--- START ---
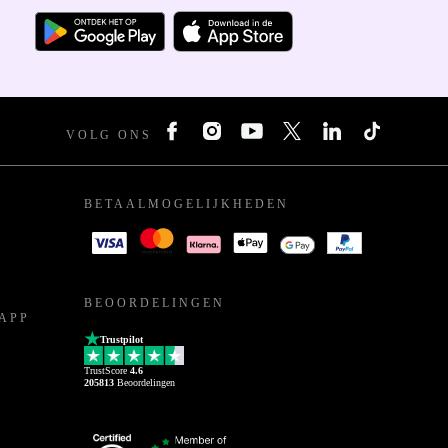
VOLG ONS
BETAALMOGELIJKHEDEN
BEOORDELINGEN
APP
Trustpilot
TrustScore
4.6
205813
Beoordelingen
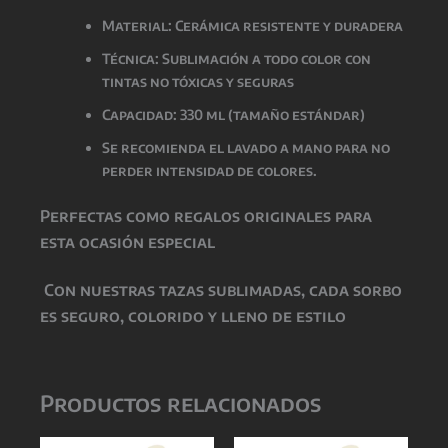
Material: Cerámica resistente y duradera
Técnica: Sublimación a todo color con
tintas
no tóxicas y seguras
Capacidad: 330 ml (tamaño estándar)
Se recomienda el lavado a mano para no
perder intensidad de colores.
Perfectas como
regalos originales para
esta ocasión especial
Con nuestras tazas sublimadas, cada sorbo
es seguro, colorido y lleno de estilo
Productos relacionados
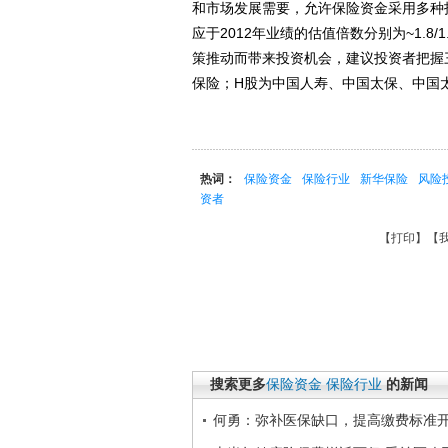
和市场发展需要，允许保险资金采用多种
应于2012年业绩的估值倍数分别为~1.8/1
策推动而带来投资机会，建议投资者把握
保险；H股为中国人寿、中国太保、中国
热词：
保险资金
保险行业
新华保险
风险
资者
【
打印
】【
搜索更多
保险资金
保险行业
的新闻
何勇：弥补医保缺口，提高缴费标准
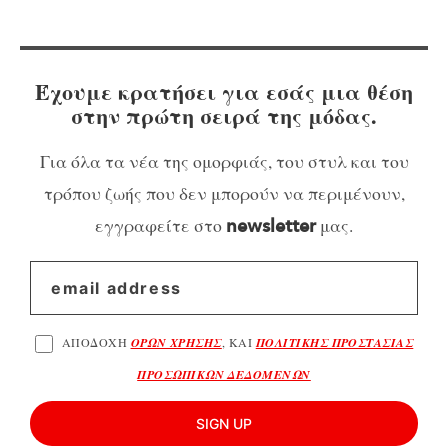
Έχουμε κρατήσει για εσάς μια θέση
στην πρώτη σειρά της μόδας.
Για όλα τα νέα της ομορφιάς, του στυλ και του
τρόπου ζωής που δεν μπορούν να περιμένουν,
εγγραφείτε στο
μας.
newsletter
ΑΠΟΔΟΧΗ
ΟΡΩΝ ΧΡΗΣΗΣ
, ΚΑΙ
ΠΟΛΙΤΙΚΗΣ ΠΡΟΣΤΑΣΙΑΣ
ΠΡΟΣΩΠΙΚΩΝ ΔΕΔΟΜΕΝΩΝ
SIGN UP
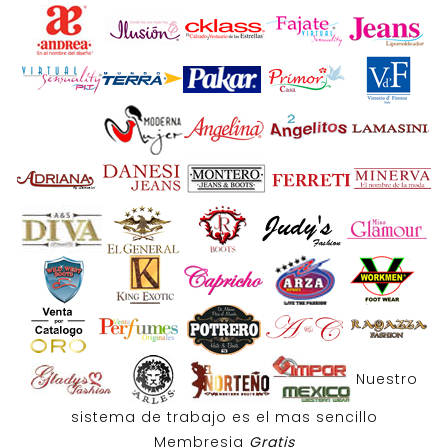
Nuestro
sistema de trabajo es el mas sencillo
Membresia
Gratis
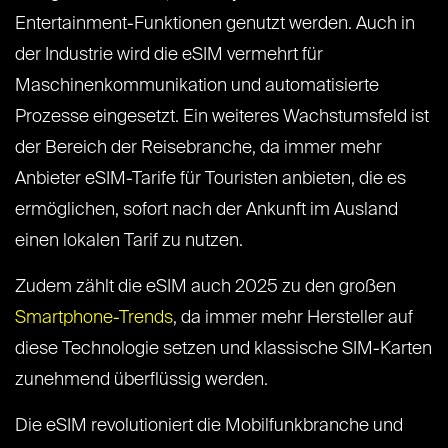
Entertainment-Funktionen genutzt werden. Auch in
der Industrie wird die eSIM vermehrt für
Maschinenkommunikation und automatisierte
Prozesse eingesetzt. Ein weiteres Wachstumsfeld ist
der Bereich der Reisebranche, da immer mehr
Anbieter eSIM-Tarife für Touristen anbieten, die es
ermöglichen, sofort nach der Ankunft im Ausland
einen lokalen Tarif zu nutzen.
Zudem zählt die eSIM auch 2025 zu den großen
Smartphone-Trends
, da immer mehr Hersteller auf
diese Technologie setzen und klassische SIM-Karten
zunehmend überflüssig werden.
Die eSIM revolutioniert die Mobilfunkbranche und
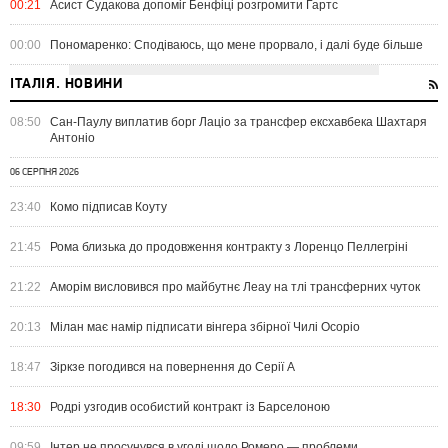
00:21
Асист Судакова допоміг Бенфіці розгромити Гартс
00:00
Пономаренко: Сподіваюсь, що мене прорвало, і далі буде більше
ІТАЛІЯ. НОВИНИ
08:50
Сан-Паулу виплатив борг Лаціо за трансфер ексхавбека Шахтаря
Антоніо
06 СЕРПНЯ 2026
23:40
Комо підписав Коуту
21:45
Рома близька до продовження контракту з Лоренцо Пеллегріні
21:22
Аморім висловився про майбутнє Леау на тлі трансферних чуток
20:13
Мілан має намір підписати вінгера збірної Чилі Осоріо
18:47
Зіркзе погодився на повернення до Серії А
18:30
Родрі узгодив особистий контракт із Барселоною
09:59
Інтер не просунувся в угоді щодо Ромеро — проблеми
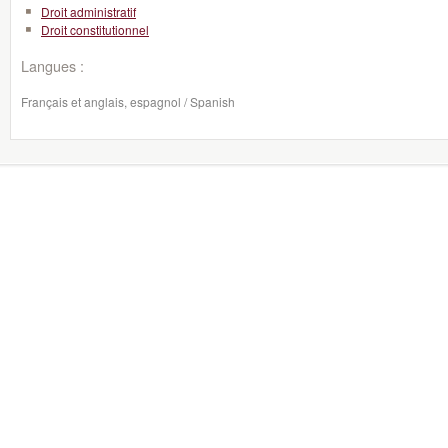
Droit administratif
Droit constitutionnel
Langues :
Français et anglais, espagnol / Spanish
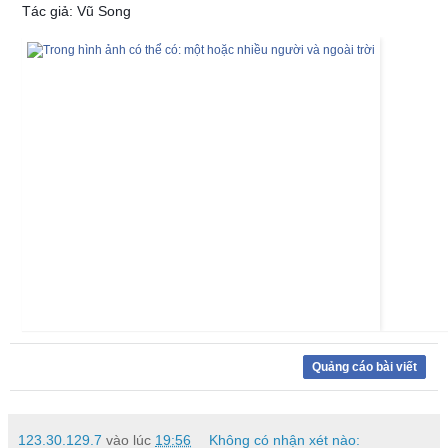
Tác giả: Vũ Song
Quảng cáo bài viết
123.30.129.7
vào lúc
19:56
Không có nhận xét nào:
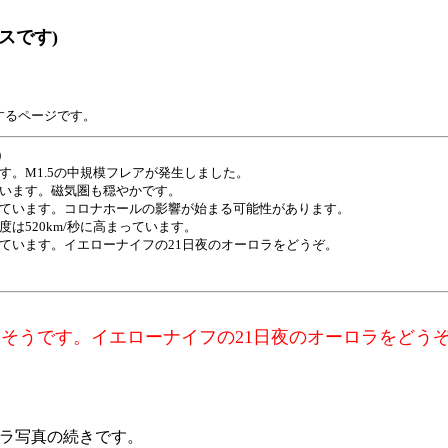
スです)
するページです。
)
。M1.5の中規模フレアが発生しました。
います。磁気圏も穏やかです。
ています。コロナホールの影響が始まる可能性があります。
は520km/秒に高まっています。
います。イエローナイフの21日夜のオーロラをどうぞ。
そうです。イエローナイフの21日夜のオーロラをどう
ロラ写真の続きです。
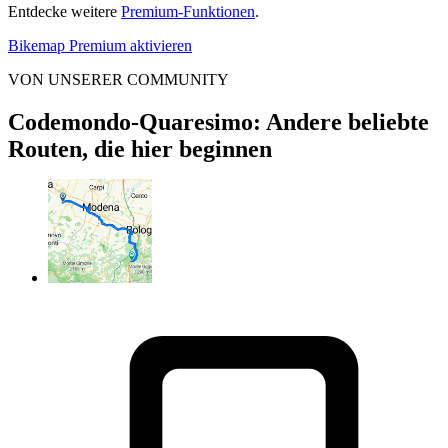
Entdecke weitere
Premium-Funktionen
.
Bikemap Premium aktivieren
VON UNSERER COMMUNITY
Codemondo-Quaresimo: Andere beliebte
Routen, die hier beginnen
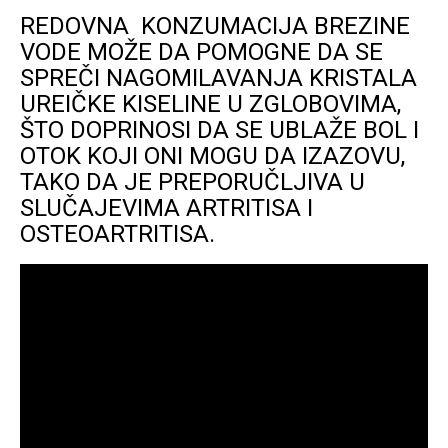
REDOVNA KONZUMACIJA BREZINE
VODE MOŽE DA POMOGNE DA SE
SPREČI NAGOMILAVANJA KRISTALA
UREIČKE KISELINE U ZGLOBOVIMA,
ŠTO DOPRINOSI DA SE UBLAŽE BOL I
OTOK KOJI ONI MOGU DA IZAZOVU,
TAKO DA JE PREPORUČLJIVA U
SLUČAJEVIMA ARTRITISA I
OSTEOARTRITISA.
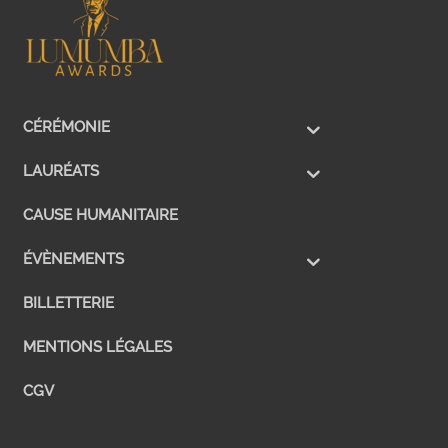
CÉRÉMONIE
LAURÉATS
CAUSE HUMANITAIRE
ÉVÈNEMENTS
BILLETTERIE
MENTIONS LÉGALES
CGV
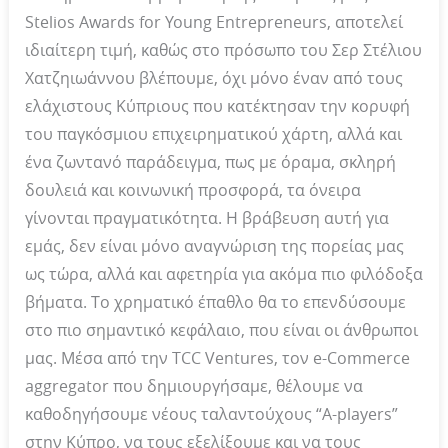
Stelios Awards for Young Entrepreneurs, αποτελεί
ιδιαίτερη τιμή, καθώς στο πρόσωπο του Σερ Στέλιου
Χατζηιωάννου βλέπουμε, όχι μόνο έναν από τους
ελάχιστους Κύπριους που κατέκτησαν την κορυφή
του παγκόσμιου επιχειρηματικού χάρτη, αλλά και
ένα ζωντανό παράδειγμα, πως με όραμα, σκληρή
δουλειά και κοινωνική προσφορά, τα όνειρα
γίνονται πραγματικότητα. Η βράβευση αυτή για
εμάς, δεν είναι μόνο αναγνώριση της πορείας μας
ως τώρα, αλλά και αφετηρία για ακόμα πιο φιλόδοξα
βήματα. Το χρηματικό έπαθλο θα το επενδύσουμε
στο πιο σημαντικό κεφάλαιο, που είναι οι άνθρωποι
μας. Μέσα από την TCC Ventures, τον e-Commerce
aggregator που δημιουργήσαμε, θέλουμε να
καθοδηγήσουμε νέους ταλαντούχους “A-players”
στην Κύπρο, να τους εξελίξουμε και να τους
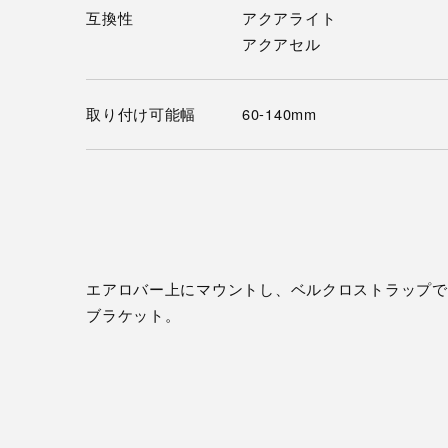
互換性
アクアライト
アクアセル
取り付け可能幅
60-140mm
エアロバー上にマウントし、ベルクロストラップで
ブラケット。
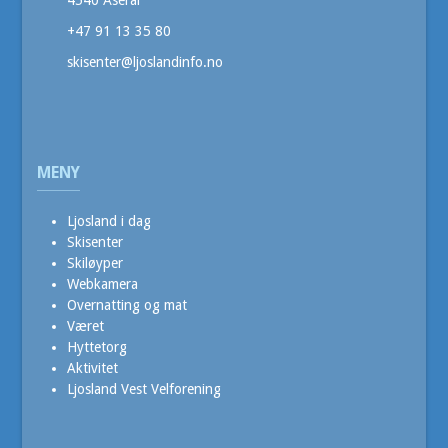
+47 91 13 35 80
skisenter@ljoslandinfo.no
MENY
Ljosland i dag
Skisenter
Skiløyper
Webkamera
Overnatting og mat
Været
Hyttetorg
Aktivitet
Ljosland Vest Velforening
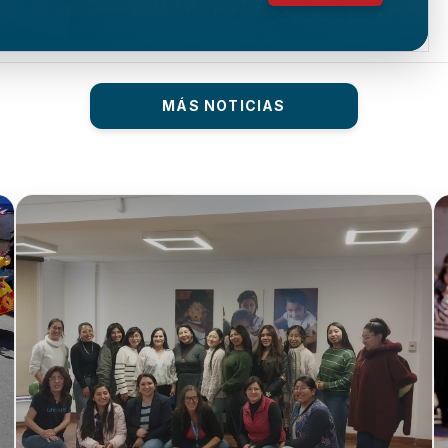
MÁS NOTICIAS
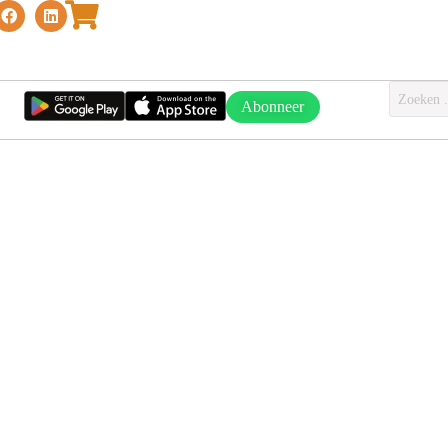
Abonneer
--- END ---
• _AIM OF THE EXERCISE_
For this step, transcribe all the material above exactly and drop the images.

• _EXERCISE SOLUTION_
VOLG ONS
BETAALMOGELIJKHEDEN
BEOORDELINGEN
APP
Trustpilot
TrustScore
4.6
205813
Beoordelingen
Material: Cerámica resistente y duradera
Técnica: Sublimación a todo color con
tintas
no tóxicas y seguras
Capacidad: 330 ml (tamaño estándar)
Se recomienda el lavado a mano para no
perder intensidad de colores.
Perfectas como
regalos originales para
esta ocasión especial
Con nuestras tazas sublimadas, cada sorbo
es seguro, colorido y lleno de estilo
Productos relacionados
和市场发展需要，允许保险资金采用多种
应于2012年业绩的估值倍数分别为~1.8/1
策推动而带来投资机会，建议投资者把握
保险；H股为中国人寿、中国太保、中国
热词：
保险资金
保险行业
新华保险
风险
资者
【
打印
】【
搜索更多
保险资金
保险行业
的新闻
何勇：弥补医保缺口，提高缴费标准
Έχουμε κρατήσει για εσάς μια θέση
στην πρώτη σειρά της μόδας.
Για όλα τα νέα της ομορφιάς, του στυλ και του
τρόπου ζωής που δεν μπορούν να περιμένουν,
εγγραφείτε στο
μας.
newsletter
ΑΠΟΔΟΧΗ
ΟΡΩΝ ΧΡΗΣΗΣ
, ΚΑΙ
ΠΟΛΙΤΙΚΗΣ ΠΡΟΣΤΑΣΙΑΣ
ΠΡΟΣΩΠΙΚΩΝ ΔΕΔΟΜΕΝΩΝ
SIGN UP
Nuestro
sistema de trabajo es el mas sencillo
Membresia
Gratis
Entertainment-Funktionen genutzt werden. Auch in
der Industrie wird die eSIM vermehrt für
Maschinenkommunikation und automatisierte
Prozesse eingesetzt. Ein weiteres Wachstumsfeld ist
der Bereich der Reisebranche, da immer mehr
Anbieter eSIM-Tarife für Touristen anbieten, die es
ermöglichen, sofort nach der Ankunft im Ausland
einen lokalen Tarif zu nutzen.
Zudem zählt die eSIM auch 2025 zu den großen
Smartphone-Trends
, da immer mehr Hersteller auf
diese Technologie setzen und klassische SIM-Karten
zunehmend überflüssig werden.
Die eSIM revolutioniert die Mobilfunkbranche und
00:21
Асист Судакова допоміг Бенфіці розгромити Гартс
00:00
Пономаренко: Сподіваюсь, що мене прорвало, і далі буде більше
ІТАЛІЯ. НОВИНИ
08:50
Сан-Паулу виплатив борг Лаціо за трансфер ексхавбека Шахтаря
Антоніо
06 СЕРПНЯ 2026
23:40
Комо підписав Коуту
21:45
Рома близька до продовження контракту з Лоренцо Пеллегріні
21:22
Аморім висловився про майбутнє Леау на тлі трансферних чуток
20:13
Мілан має намір підписати вінгера збірної Чилі Осоріо
18:47
Зіркзе погодився на повернення до Серії А
18:30
Родрі узгодив особистий контракт із Барселоною
09:59
Інтер не просунувся в угоді щодо Ромеро — проблеми
Droit administratif
Droit constitutionnel
Langues :
Français et anglais, espagnol / Spanish
Tác giả: Vũ Song
Quảng cáo bài viết
123.30.129.7
vào lúc
19:56
Không có nhận xét nào:
スです)
するページです。
)
。M1.5の中規模フレアが発生しました。
います。磁気圏も穏やかです。
ています。コロナホールの影響が始まる可能性があります。
は520km/秒に高まっています。
います。イエローナイフの21日夜のオーロラをどうぞ。
そうです。イエローナイフの21日夜のオーロラをどう
ロラ写真の続きです。
Entdecke weitere
Premium-Funktionen
.
Bikemap Premium aktivieren
VON UNSERER COMMUNITY
Codemondo-Quaresimo: Andere beliebte
Routen, die hier beginnen
REDOVNA KONZUMACIJA BREZINE
VODE MOŽE DA POMOGNE DA SE
SPREČI NAGOMILAVANJA KRISTALA
UREIČKE KISELINE U ZGLOBOVIMA,
ŠTO DOPRINOSI DA SE UBLAŽE BOL I
OTOK KOJI ONI MOGU DA IZAZOVU,
TAKO DA JE PREPORUČLJIVA U
SLUČAJEVIMA ARTRITISA I
OSTEOARTRITISA.
CÉRÉMONIE
LAURÉATS
CAUSE HUMANITAIRE
ÉVÈNEMENTS
BILLETTERIE
MENTIONS LÉGALES
CGV
Stelios Awards for Young Entrepreneurs, αποτελεί
ιδιαίτερη τιμή, καθώς στο πρόσωπο του Σερ Στέλιου
Χατζηιωάννου βλέπουμε, όχι μόνο έναν από τους
ελάχιστους Κύπριους που κατέκτησαν την κορυφή
του παγκόσμιου επιχειρηματικού χάρτη, αλλά και
ένα ζωντανό παράδειγμα, πως με όραμα, σκληρή
δουλειά και κοινωνική προσφορά, τα όνειρα
γίνονται πραγματικότητα. Η βράβευση αυτή για
εμάς, δεν είναι μόνο αναγνώριση της πορείας μας
ως τώρα, αλλά και αφετηρία για ακόμα πιο φιλόδοξα
βήματα. Το χρηματικό έπαθλο θα το επενδύσουμε
στο πιο σημαντικό κεφάλαιο, που είναι οι άνθρωποι
μας. Μέσα από την TCC Ventures, τον e-Commerce
aggregator που δημιουργήσαμε, θέλουμε να
καθοδηγήσουμε νέους ταλαντούχους “A-players”
στην Κύπρο, να τους εξελίξουμε και να τους
互換性
アクアライト
アクアセル
取り付け可能幅
60-140mm
エアロバー上にマウントし、ベルクロストラップで
ブラケット。
+47 91 13 35 80
skisenter@ljoslandinfo.no
MENY
Ljosland i dag
Skisenter
Skiløyper
Webkamera
Overnatting og mat
Været
Hyttetorg
Aktivitet
Ljosland Vest Velforening
MÁS NOTICIAS
Abonneer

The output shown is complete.